__WHAT TO WORK ON__: Find the lines of the material below that include the string "Elementary", then copy each one.

START DATA FOR PROCESSING

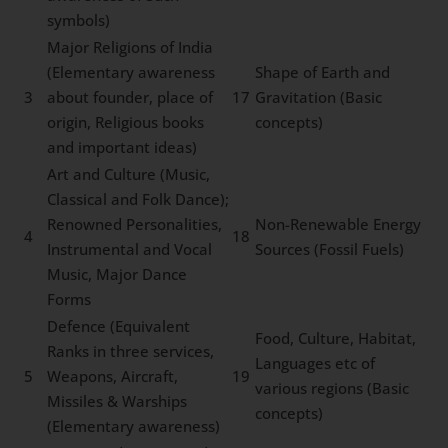
symbols)
Major Religions of India
(Elementary awareness
Shape of Earth and
3
about founder, place of
17
Gravitation (Basic
origin, Religious books
concepts)
and important ideas)
Art and Culture (Music,
Classical and Folk Dance);
Renowned Personalities,
Non-Renewable Energy
4
18
Instrumental and Vocal
Sources (Fossil Fuels)
Music, Major Dance
Forms
Defence (Equivalent
Food, Culture, Habitat,
Ranks in three services,
Languages etc of
5
Weapons, Aircraft,
19
various regions (Basic
Missiles & Warships
concepts)
(Elementary awareness)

END DATA FOR PROCESSING

__WRITTEN ANSWER__:
(Elementary awareness
(Elementary awareness)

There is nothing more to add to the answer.